*What to produce*:
Give back all of the records exactly.

Items from a dataset
= = =

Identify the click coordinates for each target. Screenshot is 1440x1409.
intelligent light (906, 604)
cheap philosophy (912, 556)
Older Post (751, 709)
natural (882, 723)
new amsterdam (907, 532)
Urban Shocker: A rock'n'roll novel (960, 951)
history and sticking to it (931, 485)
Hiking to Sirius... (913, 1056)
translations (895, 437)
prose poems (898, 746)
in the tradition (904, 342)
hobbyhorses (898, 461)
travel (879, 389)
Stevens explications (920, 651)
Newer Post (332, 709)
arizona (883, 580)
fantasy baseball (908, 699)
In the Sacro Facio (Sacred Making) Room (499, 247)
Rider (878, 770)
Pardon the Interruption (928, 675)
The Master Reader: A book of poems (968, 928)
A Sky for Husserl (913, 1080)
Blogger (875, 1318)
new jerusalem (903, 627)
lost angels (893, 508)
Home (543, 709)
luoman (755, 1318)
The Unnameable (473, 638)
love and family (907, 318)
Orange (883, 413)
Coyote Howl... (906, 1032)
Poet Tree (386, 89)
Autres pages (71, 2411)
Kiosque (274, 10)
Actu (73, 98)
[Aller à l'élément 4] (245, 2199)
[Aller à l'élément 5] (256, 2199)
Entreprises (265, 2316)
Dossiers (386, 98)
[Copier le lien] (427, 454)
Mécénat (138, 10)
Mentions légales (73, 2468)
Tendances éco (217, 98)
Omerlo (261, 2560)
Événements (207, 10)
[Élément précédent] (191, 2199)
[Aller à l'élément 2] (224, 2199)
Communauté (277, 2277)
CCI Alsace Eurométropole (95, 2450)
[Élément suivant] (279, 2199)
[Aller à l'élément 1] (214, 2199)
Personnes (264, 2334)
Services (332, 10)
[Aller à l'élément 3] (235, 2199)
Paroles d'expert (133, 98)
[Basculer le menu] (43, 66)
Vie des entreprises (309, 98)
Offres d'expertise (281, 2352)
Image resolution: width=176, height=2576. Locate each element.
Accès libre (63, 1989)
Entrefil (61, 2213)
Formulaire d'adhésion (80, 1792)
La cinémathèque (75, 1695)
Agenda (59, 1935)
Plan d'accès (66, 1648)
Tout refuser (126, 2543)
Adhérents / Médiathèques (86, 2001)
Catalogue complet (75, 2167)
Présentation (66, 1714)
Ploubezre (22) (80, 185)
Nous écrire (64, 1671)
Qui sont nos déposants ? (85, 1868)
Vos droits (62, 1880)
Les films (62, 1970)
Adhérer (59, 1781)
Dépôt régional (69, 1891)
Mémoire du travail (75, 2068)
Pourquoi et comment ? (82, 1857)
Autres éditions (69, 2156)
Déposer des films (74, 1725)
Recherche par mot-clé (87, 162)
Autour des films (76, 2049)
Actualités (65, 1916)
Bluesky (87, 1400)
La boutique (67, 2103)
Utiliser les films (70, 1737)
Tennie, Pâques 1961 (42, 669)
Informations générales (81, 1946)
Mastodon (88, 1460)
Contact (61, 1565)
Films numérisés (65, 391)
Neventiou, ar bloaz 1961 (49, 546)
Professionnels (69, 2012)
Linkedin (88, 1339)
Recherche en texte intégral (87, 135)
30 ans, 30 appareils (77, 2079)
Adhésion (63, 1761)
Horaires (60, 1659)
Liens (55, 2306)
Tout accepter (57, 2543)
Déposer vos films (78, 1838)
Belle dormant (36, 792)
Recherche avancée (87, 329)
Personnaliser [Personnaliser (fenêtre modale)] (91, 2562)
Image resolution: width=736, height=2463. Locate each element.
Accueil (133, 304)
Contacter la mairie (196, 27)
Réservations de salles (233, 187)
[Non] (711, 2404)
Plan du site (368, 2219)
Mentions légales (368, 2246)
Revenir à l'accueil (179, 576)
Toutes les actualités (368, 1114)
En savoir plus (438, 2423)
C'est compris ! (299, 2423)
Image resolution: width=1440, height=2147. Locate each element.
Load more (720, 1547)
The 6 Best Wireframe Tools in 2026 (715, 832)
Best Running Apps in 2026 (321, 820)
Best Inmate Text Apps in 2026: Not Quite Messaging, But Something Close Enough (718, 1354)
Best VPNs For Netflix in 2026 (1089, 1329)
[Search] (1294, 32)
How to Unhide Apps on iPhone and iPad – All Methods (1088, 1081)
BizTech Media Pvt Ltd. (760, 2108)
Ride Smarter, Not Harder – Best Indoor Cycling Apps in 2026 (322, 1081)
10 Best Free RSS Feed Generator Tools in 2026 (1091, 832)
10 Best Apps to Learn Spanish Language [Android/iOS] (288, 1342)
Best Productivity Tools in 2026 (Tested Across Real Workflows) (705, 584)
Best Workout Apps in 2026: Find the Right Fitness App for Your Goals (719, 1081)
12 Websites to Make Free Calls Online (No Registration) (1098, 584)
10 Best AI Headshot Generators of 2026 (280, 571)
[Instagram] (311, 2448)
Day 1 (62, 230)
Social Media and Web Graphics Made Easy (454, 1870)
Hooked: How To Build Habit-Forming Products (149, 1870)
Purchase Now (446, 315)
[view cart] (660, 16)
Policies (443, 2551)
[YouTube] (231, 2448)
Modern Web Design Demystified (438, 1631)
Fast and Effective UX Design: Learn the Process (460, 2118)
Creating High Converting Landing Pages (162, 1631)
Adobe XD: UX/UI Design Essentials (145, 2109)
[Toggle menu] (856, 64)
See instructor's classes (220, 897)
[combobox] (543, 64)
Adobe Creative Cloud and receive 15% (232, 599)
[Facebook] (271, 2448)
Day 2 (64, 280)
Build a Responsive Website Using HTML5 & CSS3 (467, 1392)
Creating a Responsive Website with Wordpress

= = =

*Exercise result*:
Identify the click coordinates for each target. Screenshot is 1440x1409.
intelligent light (906, 604)
cheap philosophy (912, 556)
Older Post (751, 709)
natural (882, 723)
new amsterdam (907, 532)
Urban Shocker: A rock'n'roll novel (960, 951)
history and sticking to it (931, 485)
Hiking to Sirius... (913, 1056)
translations (895, 437)
prose poems (898, 746)
in the tradition (904, 342)
hobbyhorses (898, 461)
travel (879, 389)
Stevens explications (920, 651)
Newer Post (332, 709)
arizona (883, 580)
fantasy baseball (908, 699)
In the Sacro Facio (Sacred Making) Room (499, 247)
Rider (878, 770)
Pardon the Interruption (928, 675)
The Master Reader: A book of poems (968, 928)
A Sky for Husserl (913, 1080)
Blogger (875, 1318)
new jerusalem (903, 627)
lost angels (893, 508)
Home (543, 709)
luoman (755, 1318)
The Unnameable (473, 638)
love and family (907, 318)
Orange (883, 413)
Coyote Howl... (906, 1032)
Poet Tree (386, 89)
Autres pages (71, 2411)
Kiosque (274, 10)
Actu (73, 98)
[Aller à l'élément 4] (245, 2199)
[Aller à l'élément 5] (256, 2199)
Entreprises (265, 2316)
Dossiers (386, 98)
[Copier le lien] (427, 454)
Mécénat (138, 10)
Mentions légales (73, 2468)
Tendances éco (217, 98)
Omerlo (261, 2560)
Événements (207, 10)
[Élément précédent] (191, 2199)
[Aller à l'élément 2] (224, 2199)
Communauté (277, 2277)
CCI Alsace Eurométropole (95, 2450)
[Élément suivant] (279, 2199)
[Aller à l'élément 1] (214, 2199)
Personnes (264, 2334)
Services (332, 10)
[Aller à l'élément 3] (235, 2199)
Paroles d'expert (133, 98)
[Basculer le menu] (43, 66)
Vie des entreprises (309, 98)
Offres d'expertise (281, 2352)
Image resolution: width=176, height=2576. Locate each element.
Accès libre (63, 1989)
Entrefil (61, 2213)
Formulaire d'adhésion (80, 1792)
La cinémathèque (75, 1695)
Agenda (59, 1935)
Plan d'accès (66, 1648)
Tout refuser (126, 2543)
Adhérents / Médiathèques (86, 2001)
Catalogue complet (75, 2167)
Présentation (66, 1714)
Ploubezre (22) (80, 185)
Nous écrire (64, 1671)
Qui sont nos déposants ? (85, 1868)
Vos droits (62, 1880)
Les films (62, 1970)
Adhérer (59, 1781)
Dépôt régional (69, 1891)
Mémoire du travail (75, 2068)
Pourquoi et comment ? (82, 1857)
Autres éditions (69, 2156)
Déposer des films (74, 1725)
Recherche par mot-clé (87, 162)
Autour des films (76, 2049)
Actualités (65, 1916)
Bluesky (87, 1400)
La boutique (67, 2103)
Utiliser les films (70, 1737)
Tennie, Pâques 1961 (42, 669)
Informations générales (81, 1946)
Mastodon (88, 1460)
Contact (61, 1565)
Films numérisés (65, 391)
Neventiou, ar bloaz 1961 (49, 546)
Professionnels (69, 2012)
Linkedin (88, 1339)
Recherche en texte intégral (87, 135)
30 ans, 30 appareils (77, 2079)
Adhésion (63, 1761)
Horaires (60, 1659)
Liens (55, 2306)
Tout accepter (57, 2543)
Déposer vos films (78, 1838)
Belle dormant (36, 792)
Recherche avancée (87, 329)
Personnaliser [Personnaliser (fenêtre modale)] (91, 2562)
Image resolution: width=736, height=2463. Locate each element.
Accueil (133, 304)
Contacter la mairie (196, 27)
Réservations de salles (233, 187)
[Non] (711, 2404)
Plan du site (368, 2219)
Mentions légales (368, 2246)
Revenir à l'accueil (179, 576)
Toutes les actualités (368, 1114)
En savoir plus (438, 2423)
C'est compris ! (299, 2423)
Image resolution: width=1440, height=2147. Locate each element.
Load more (720, 1547)
The 6 Best Wireframe Tools in 2026 (715, 832)
Best Running Apps in 2026 (321, 820)
Best Inmate Text Apps in 2026: Not Quite Messaging, But Something Close Enough (718, 1354)
Best VPNs For Netflix in 2026 (1089, 1329)
[Search] (1294, 32)
How to Unhide Apps on iPhone and iPad – All Methods (1088, 1081)
BizTech Media Pvt Ltd. (760, 2108)
Ride Smarter, Not Harder – Best Indoor Cycling Apps in 2026 (322, 1081)
10 Best Free RSS Feed Generator Tools in 2026 (1091, 832)
10 Best Apps to Learn Spanish Language [Android/iOS] (288, 1342)
Best Productivity Tools in 2026 (Tested Across Real Workflows) (705, 584)
Best Workout Apps in 2026: Find the Right Fitness App for Your Goals (719, 1081)
12 Websites to Make Free Calls Online (No Registration) (1098, 584)
10 Best AI Headshot Generators of 2026 (280, 571)
[Instagram] (311, 2448)
Day 1 (62, 230)
Social Media and Web Graphics Made Easy (454, 1870)
Hooked: How To Build Habit-Forming Products (149, 1870)
Purchase Now (446, 315)
[view cart] (660, 16)
Policies (443, 2551)
[YouTube] (231, 2448)
Modern Web Design Demystified (438, 1631)
Fast and Effective UX Design: Learn the Process (460, 2118)
Creating High Converting Landing Pages (162, 1631)
Adobe XD: UX/UI Design Essentials (145, 2109)
[Toggle menu] (856, 64)
See instructor's classes (220, 897)
[combobox] (543, 64)
Adobe Creative Cloud and receive 15% (232, 599)
[Facebook] (271, 2448)
Day 2 (64, 280)
Build a Responsive Website Using HTML5 & CSS3 (467, 1392)
Creating a Responsive Website with Wordpress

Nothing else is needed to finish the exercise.